**Data section:**

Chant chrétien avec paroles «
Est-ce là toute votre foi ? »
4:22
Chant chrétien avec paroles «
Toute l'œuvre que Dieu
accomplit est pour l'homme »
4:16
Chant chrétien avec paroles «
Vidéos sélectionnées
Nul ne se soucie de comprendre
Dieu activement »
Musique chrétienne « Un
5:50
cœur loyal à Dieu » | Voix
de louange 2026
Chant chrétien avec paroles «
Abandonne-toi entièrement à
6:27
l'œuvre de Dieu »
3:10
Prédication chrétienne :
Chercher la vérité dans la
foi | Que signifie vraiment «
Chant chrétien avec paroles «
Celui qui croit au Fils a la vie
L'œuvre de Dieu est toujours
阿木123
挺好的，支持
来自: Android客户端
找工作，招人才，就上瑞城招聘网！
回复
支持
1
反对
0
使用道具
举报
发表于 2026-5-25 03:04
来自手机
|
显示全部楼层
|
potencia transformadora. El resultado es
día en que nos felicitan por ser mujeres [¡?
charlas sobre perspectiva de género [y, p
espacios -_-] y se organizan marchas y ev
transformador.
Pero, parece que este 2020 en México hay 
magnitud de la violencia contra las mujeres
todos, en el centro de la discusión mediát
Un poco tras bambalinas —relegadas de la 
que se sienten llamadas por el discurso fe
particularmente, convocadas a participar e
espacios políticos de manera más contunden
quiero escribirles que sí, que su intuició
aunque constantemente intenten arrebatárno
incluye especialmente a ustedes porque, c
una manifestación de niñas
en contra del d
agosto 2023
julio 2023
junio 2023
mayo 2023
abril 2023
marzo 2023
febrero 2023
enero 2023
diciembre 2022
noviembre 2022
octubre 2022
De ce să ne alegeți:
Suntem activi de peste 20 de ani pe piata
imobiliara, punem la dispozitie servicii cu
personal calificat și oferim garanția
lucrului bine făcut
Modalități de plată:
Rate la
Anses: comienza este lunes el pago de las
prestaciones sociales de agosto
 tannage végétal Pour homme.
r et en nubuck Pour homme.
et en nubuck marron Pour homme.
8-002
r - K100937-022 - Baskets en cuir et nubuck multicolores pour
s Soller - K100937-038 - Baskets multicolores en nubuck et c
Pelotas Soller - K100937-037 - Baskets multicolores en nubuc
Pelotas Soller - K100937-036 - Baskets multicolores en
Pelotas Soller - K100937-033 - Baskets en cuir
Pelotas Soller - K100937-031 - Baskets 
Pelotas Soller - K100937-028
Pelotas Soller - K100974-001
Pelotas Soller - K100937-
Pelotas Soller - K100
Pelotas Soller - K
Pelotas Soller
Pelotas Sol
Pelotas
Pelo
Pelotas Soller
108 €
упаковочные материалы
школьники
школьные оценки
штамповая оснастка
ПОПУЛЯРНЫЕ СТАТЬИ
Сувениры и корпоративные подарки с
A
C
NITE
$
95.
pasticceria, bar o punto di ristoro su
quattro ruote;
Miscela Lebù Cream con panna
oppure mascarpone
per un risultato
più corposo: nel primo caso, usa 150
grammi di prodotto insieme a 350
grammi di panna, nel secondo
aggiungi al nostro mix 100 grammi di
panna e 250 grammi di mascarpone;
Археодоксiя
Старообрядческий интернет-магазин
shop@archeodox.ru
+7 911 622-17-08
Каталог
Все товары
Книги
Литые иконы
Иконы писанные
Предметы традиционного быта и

**What you have to do:**
Word for word and line for line, give the material again.

**Solution to the problem:**
Chant chrétien avec paroles «
Est-ce là toute votre foi ? »
4:22
Chant chrétien avec paroles «
Toute l'œuvre que Dieu
accomplit est pour l'homme »
4:16
Chant chrétien avec paroles «
Vidéos sélectionnées
Nul ne se soucie de comprendre
Dieu activement »
Musique chrétienne « Un
5:50
cœur loyal à Dieu » | Voix
de louange 2026
Chant chrétien avec paroles «
Abandonne-toi entièrement à
6:27
l'œuvre de Dieu »
3:10
Prédication chrétienne :
Chercher la vérité dans la
foi | Que signifie vraiment «
Chant chrétien avec paroles «
Celui qui croit au Fils a la vie
L'œuvre de Dieu est toujours
阿木123
挺好的，支持
来自: Android客户端
找工作，招人才，就上瑞城招聘网！
回复
支持
1
反对
0
使用道具
举报
发表于 2026-5-25 03:04
来自手机
|
显示全部楼层
|
potencia transformadora. El resultado es
día en que nos felicitan por ser mujeres [¡?
charlas sobre perspectiva de género [y, p
espacios -_-] y se organizan marchas y ev
transformador.
Pero, parece que este 2020 en México hay 
magnitud de la violencia contra las mujeres
todos, en el centro de la discusión mediát
Un poco tras bambalinas —relegadas de la 
que se sienten llamadas por el discurso fe
particularmente, convocadas a participar e
espacios políticos de manera más contunden
quiero escribirles que sí, que su intuició
aunque constantemente intenten arrebatárno
incluye especialmente a ustedes porque, c
una manifestación de niñas
en contra del d
agosto 2023
julio 2023
junio 2023
mayo 2023
abril 2023
marzo 2023
febrero 2023
enero 2023
diciembre 2022
noviembre 2022
octubre 2022
De ce să ne alegeți:
Suntem activi de peste 20 de ani pe piata
imobiliara, punem la dispozitie servicii cu
personal calificat și oferim garanția
lucrului bine făcut
Modalități de plată:
Rate la
Anses: comienza este lunes el pago de las
prestaciones sociales de agosto
 tannage végétal Pour homme.
r et en nubuck Pour homme.
et en nubuck marron Pour homme.
8-002
r - K100937-022 - Baskets en cuir et nubuck multicolores pour
s Soller - K100937-038 - Baskets multicolores en nubuck et c
Pelotas Soller - K100937-037 - Baskets multicolores en nubuc
Pelotas Soller - K100937-036 - Baskets multicolores en
Pelotas Soller - K100937-033 - Baskets en cuir
Pelotas Soller - K100937-031 - Baskets 
Pelotas Soller - K100937-028
Pelotas Soller - K100974-001
Pelotas Soller - K100937-
Pelotas Soller - K100
Pelotas Soller - K
Pelotas Soller
Pelotas Sol
Pelotas
Pelo
Pelotas Soller
108 €
упаковочные материалы
школьники
школьные оценки
штамповая оснастка
ПОПУЛЯРНЫЕ СТАТЬИ
Сувениры и корпоративные подарки с
A
C
NITE
$
95.
pasticceria, bar o punto di ristoro su
quattro ruote;
Miscela Lebù Cream con panna
oppure mascarpone
per un risultato
più corposo: nel primo caso, usa 150
grammi di prodotto insieme a 350
grammi di panna, nel secondo
aggiungi al nostro mix 100 grammi di
panna e 250 grammi di mascarpone;
Археодоксiя
Старообрядческий интернет-магазин
shop@archeodox.ru
+7 911 622-17-08
Каталог
Все товары
Книги
Литые иконы
Иконы писанные
Предметы традиционного быта и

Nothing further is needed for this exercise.